Justice Scalia’s moral insensitivity took on special proportions during the oral argument on the Patient Protection and Affordable Care Act. Opponents of the Act including Paul Clement before the Supreme Court argued that the Commerce Clause entitles Congress to regulate activity but not inactivity and, therefore, requiring people to buy health insurance regulated their inactivity and was beyond the reach of the Commerce Clause. This is a dubious argument. For example, for many years the National Labor Relations Act enacted by Congress under the Commerce Clause has mandated that members of bargaining units pay unions for bargaining on their behalf even if they are ideologically opposed to unions and the subjects bargained for on their behalf. That their inactivity of not paying dues has been the subject of the requirement has long been thought to raise no Commerce Clause problem. First Amendment challenges to this mandate have been rejected as well except when the union is using the money for political purposes instead of collective bargaining. Of course, the Taft Hartley Act has since provided that states generally may prohibit a mandate in their jurisdiction. But this concession to federalism is constitutionally permitted. It does not speak against the constitutionality of the union dues mandate. If it did Congress would not have had the power to pass the mandate in the first place.

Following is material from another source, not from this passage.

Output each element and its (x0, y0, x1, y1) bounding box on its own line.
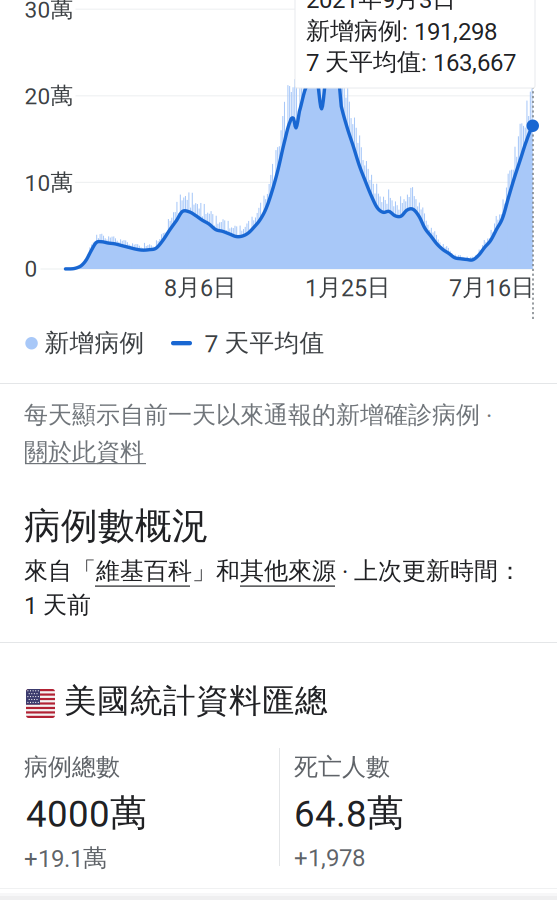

Is there a distinction between the union mandate and the health insurance mandate? Some Republicans argue that you can avoid the mandate by not working, but short of death, you cannot avoid the health insurance mandate. True from a formal perspective that ignores the importance of working, but from a Commerce Clause perspective, so what?
In response to Clement’s argument, Solicitor General Verrilli argued that regulation was necessary and proper under the Commerce Clause because unlike other markets, federal law requires that those providers of hospital services receiving Medicare or Medicaid funds (i.e., virtually all hospitals) must provide emergency care to all regardless of ability to pay. From this perspective, it makes sense to require that persons able to purchase insurance do so. And as Verilli observed, the requirement to provide care flows from ”the social norms to which we have obligated ourselves.”
Enter Justice Scalia with a breathtaking response even from him. Scalia triumphantly replied, “Well, don’t obligate yourselves.” This week’s Commonweal editorial response is dead on, “The implication of Scalia’s remark was chillingly clear: if victims of car accidents arrive at the emergency without insurance, hospitals must be allowed to let them die on the curb . . . .”
Regrettably, Scalia is not alone. One can still hear the echoes of the applause heard in Republican primary debates when sentiments similar to his were expressed by a Presidential candidate. An odd group those Republicans. They deny Darwin’s biology of natural selection. But social Darwinism is increasingly popular. They claim to be Christians. But what kind of Christian applauds at the failure to help the sick and the poor? I really don’t know. I do think it is sad and somewhat frightening that Christianity has been so seriously perverted by so many people.